House orders new audit of anti-violence spending under Quinn

SHARE House orders new audit of anti-violence spending under Quinn

SPRINGFIELD – Illinois House members have ordered up a deeper financial dive into the remnants of Gov. Pat Quinn’s scandal-tainted Neighborhood Recovery Initiative after a damning state audit in February found the now-disbanded program was beset by “pervasive” mismanagement.

The agency that once oversaw the $44.5 million anti-violence program that Quinn set up one month before his 2010 gubernatorial election has been abolished by the governor and state Legislature, and the Neighborhood Recovery Initiative no longer exists.

But similar spending on anti-violence and after-school programs has been going on for the past two fiscal years under a different agency the governor controls, the Criminal Justice Information Authority.

The House resolution pushed by state Rep. David Reis, R-Willow Hill, directs Auditor General William Holland to study that spending. Further, Reis’ resolution asks Holland to audit state funds disbursed by the Criminal Justice Information Authority to a social-service provider that helped implement the Neighborhood Recovery Initiative, the Chicago Area Project.

In February, Holland slammed Quinn’s administration for sloppy bookkeeping and poor oversight involving the Neighborhood Recovery Initiative, noting that Chicago aldermen were given carte blanche authority to choose which organizations should get the state anti-violence money rather than the state agency running the program.

Reis told the Chicago Sun-Times he pressed for the audit to test the Quinn administration’s assertion that it had cleaned up violence-prevention spending after disbanding the Illinois Violence Prevention Authority, which had overseen the Neighborhood Recovery Initiative. That agency’s functions were folded into the Criminal Justice Information Authority in 2013.

“What I’m hoping to find is I hope I find nothing. But if we do [find something], it just goes to show you that nothing got fixed,” Reis said. “We were assured everything got switched over and was done by the book. This audit will find out whether that was true.”

Reis’ resolution passed the House last Tuesday by a 101-5 vote. Those who voted against the measure included Rep. Kelly Cassidy, D-Chicago; House Majority Leader Barbara Flynn Currie, D-Chicago; Rep. Will Davis, D-Homewood; Rep. Robyn Gabel, D-Evanston; and Rep. Elgie Sims, Jr., D-Chicago.

The Criminal Justice Information Authority, which oversees about 20 state and federal grant programs, pledged its cooperation with Holland’s office.

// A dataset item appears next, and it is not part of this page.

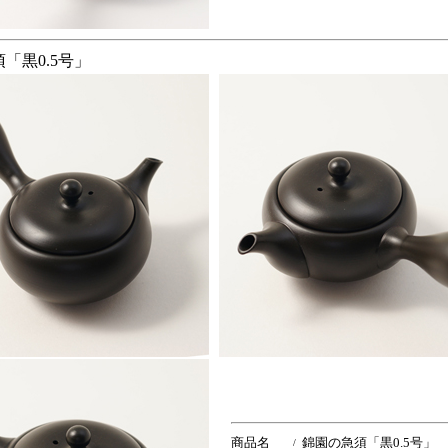
「黒0.5号」
商品名
錦園の急須「黒0.5号」
/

“We have a rigorous and detailed grant review process, plus 30 years of successful grant management [with] no significant audit findings,” said Cristin Monti Evans, an agency spokeswoman. “We’ll cooperate fully on these audits as we would any other audit.”

The Chicago Area Project had $5.9 million in contracts with the Criminal Justice Information Authority last year. In the current budget year, the state has $5.8 million in contracts with the organization.

The group described its involvement with the state as “honorable” and predicted scrutiny from Holland’s office would demonstrate that.

“The Chicago Area Project has been a pioneer in promoting economic opportunity and combating violence in low-income communities since 1934,” the group said in a prepared statement. “Our stewardship of state anti-violence funding is fully consistent with that honorable 80-year history, as any review of the program is destined to show.”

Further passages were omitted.